The ruling, prompted by another tutela action, gave the campaign 24 hours to remove the material from its website, social media platforms and other forms of mass communication.

The Barranquilla-based criminal defense attorney responded by vowing to challenge the court’s decision through legal channels while openly encouraging supporters to continue using the symbols in question.

“Every cellphone, every national team jersey, every video saying ‘Firmes por la Patria’ is a cry for freedom,” he declared during a campaign rally in Cartagena. “The justice system will have to imprison half the country.”

His VP running mate, former Finance Minister José Manuel Restrepo, framed the issue as one of individual liberties.

“I will wear this jersey whenever I want, wherever I want and as many times as I want,” Restrepo wrote on social media. “The free development of personality and individual freedoms are fundamental principles of our democracy.”

For supporters of the judicial decisions, however, the issue is not freedom of expression but the monopolization of symbols that should unite Colombians regardless of ideology.

“The national team belongs to everyone,” Cepeda argued while receiving the endorsement of supporters’ groups linked to professional football clubs. “We cannot allow anyone to steal it and claim that it exclusively represents their ideals.”

The dispute raises difficult constitutional questions.

Can the state determine how citizens express patriotism during an election campaign? At what point does the regulation of political messaging become an infringement upon freedom of expression? Should national symbols be treated differently from other forms of political speech?

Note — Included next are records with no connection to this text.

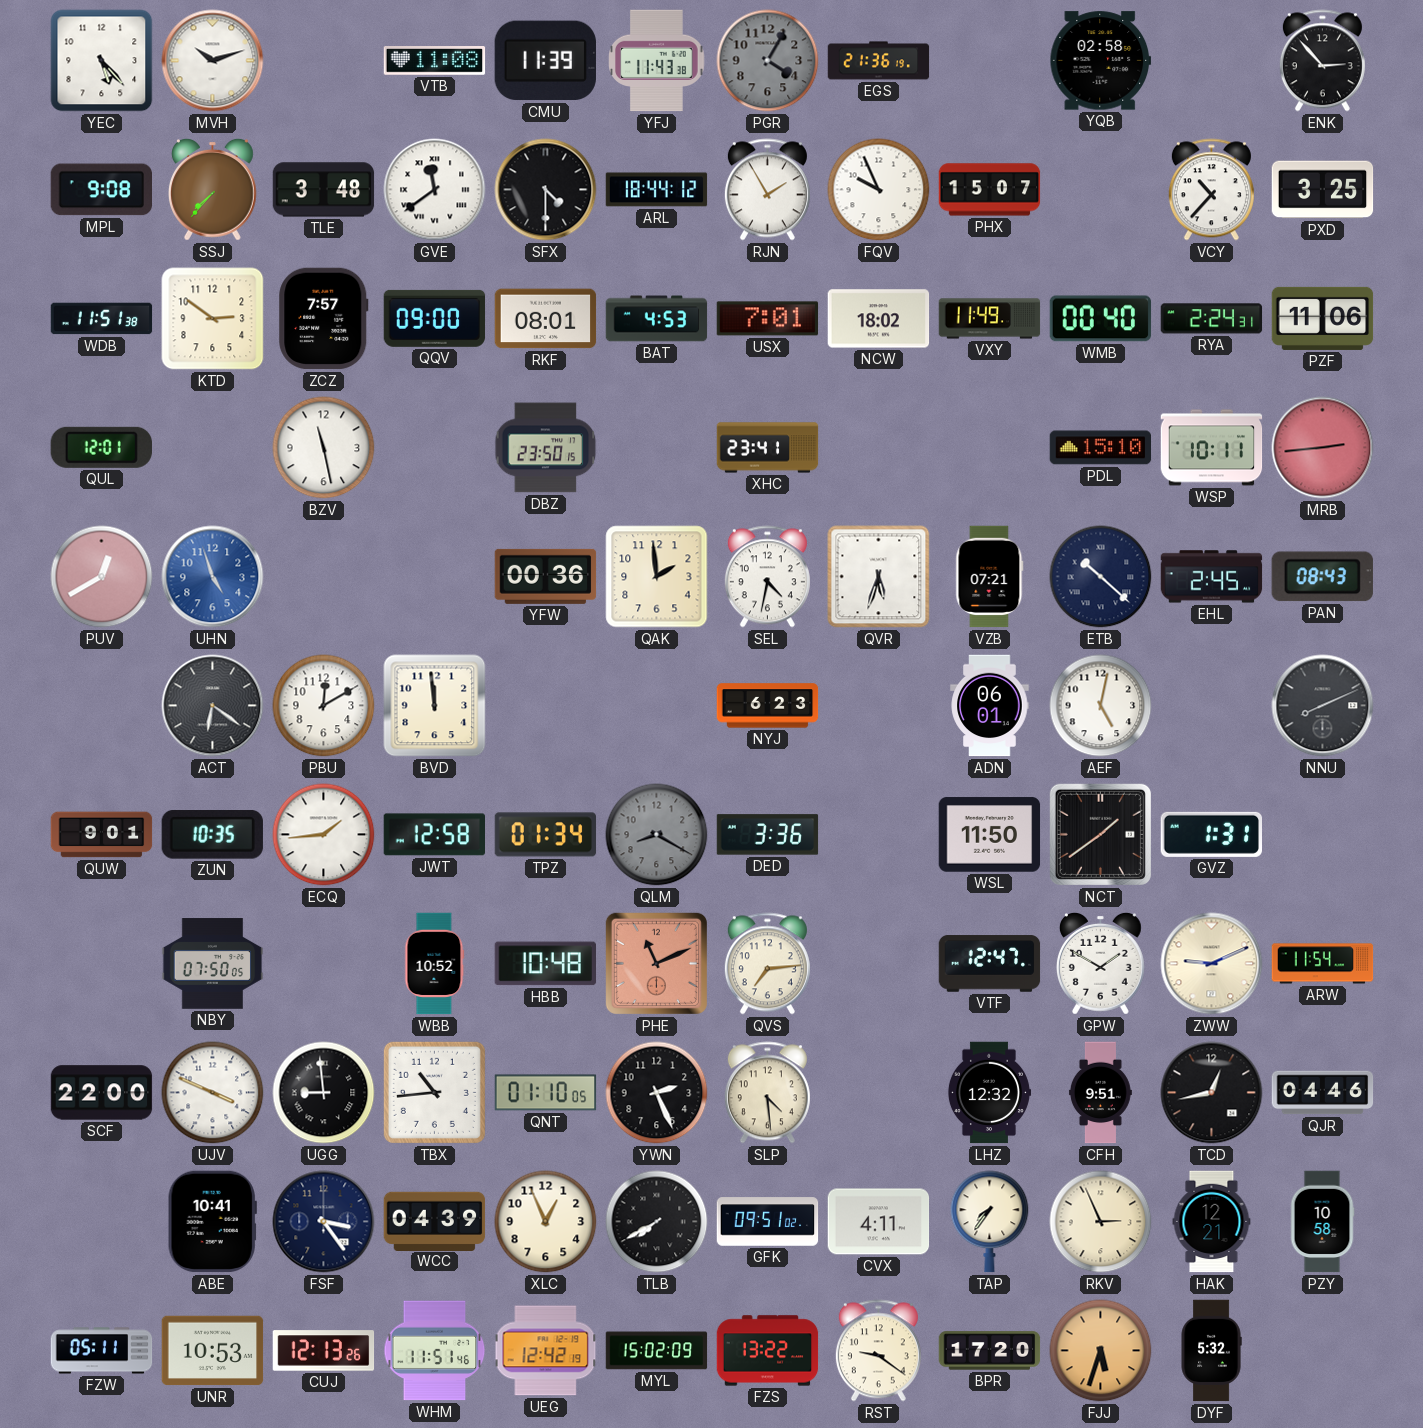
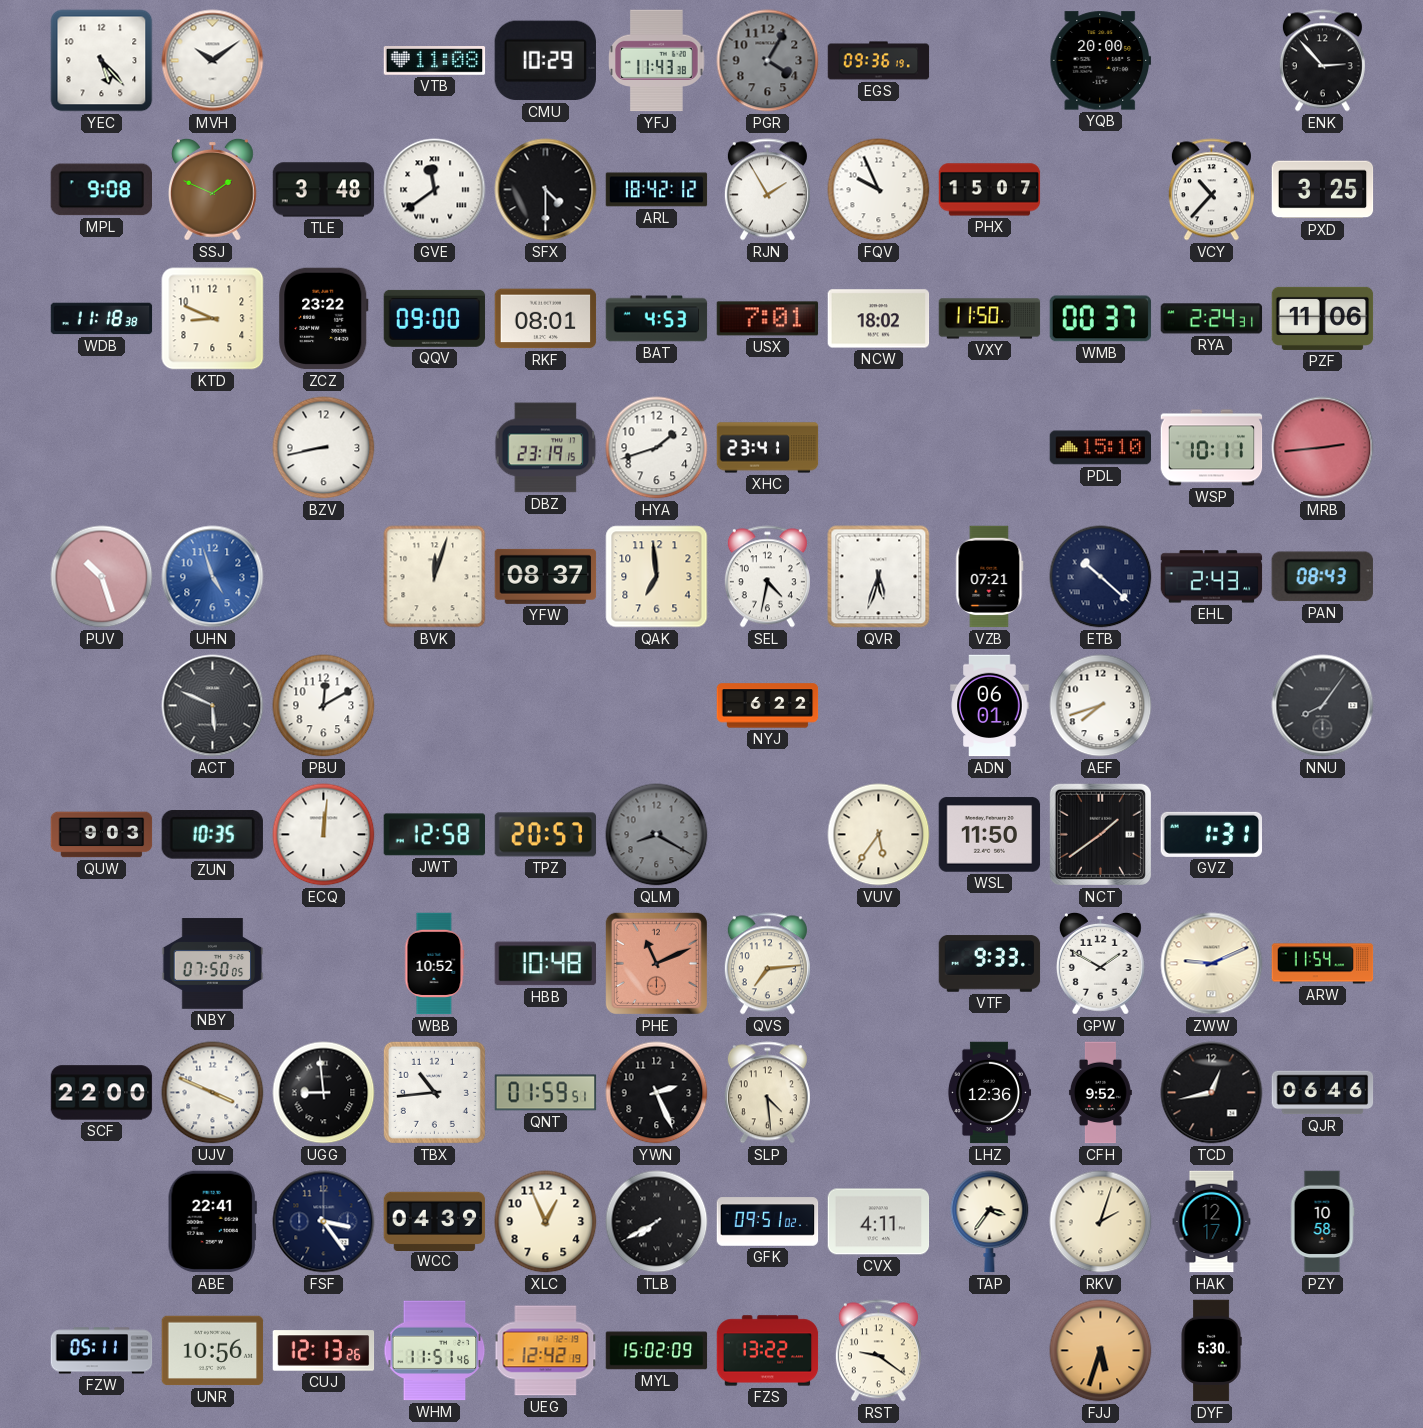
MVH: 10:12 -> 10:09
CMU: 11:39 -> 10:29
EGS: 21:36 -> 09:36
YQB: 02:58 -> 20:00
SSJ: 7:37 -> 1:49
ARL: 18:44 -> 18:42
WDB: 11:51 -> 11:18
KTD: 2:51 -> 8:49
ZCZ: 7:57 -> 23:22
VXY: 11:49 -> 11:50
WMB: 00:40 -> 00:37
QUL: 12:01 -> none
BZV: 11:28 -> 8:43
DBZ: 23:50 -> 23:19
HYA: none -> 1:42
PUV: 12:40 -> 10:27
BVK: none -> 12:03
YFW: 00:36 -> 08:37
QAK: 1:59 -> 6:59
EHL: 2:45 -> 2:43
ACT: 6:21 -> 5:49
BVD: 11:59 -> none
NYJ: 6:23 -> 6:22
AEF: 5:02 -> 7:42
NNU: 8:11 -> 8:06
QUW: 9:01 -> 9:03
ECQ: 1:44 -> 12:01
TPZ: 01:34 -> 20:57
DED: 3:36 -> none
VUV: none -> 5:36
VTF: 12:47 -> 9:33
QNT: 01:10 -> 01:59
LHZ: 12:32 -> 12:36
CFH: 9:51 -> 9:52
QJR: 04:46 -> 06:46
ABE: 10:41 -> 22:41
TAP: 7:36 -> 3:36
RKV: 2:56 -> 2:03
HAK: 12:21 -> 12:17
UNR: 10:53 -> 10:56
BPR: 17:20 -> none
DYF: 5:32 -> 5:30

Perhaps most significantly, critics have pointed to what they view as an inconsistency in the application of these principles.

If the Executive has been permitted to invoke Simon Bolívar’s sword, protect cultural “relics” such as the sombrero of the M-19’s commander Carlos Pizarro, should ordinary citizens face judicial restrictions for wearing the jersey of the national football team?

The timing only intensifies the debate. Presidential elections in Colombia have frequently coincided with football’s greatest tournaments. Politicians across the ideological spectrum have sought to harness the emotional power of the yellow jersey, a garment that has become one of the country’s most potent expressions of shared identity.

De la Espriella’s use of the national team jersey constitutes not only strategic political branding but it has also caught the Cepeda camp unprepared to deal with the mass outpouring of patriotic sentiment.

As the World Cup begins and millions of Colombians prepare to cheer for their national team before returning to the polls days later, the yellow jersey has become something few could have anticipated: the latest battleground in Colombia’s struggle over identity, democracy and the boundaries of liberty.

The real question may not be whether a presidential candidate should wear Colombia’s tri-colours. It may be whether the court’s ruling may prompt many more citizens to do so, especially on voting day.

Richard Emblin

Richard Emblin is the director of The City Paper.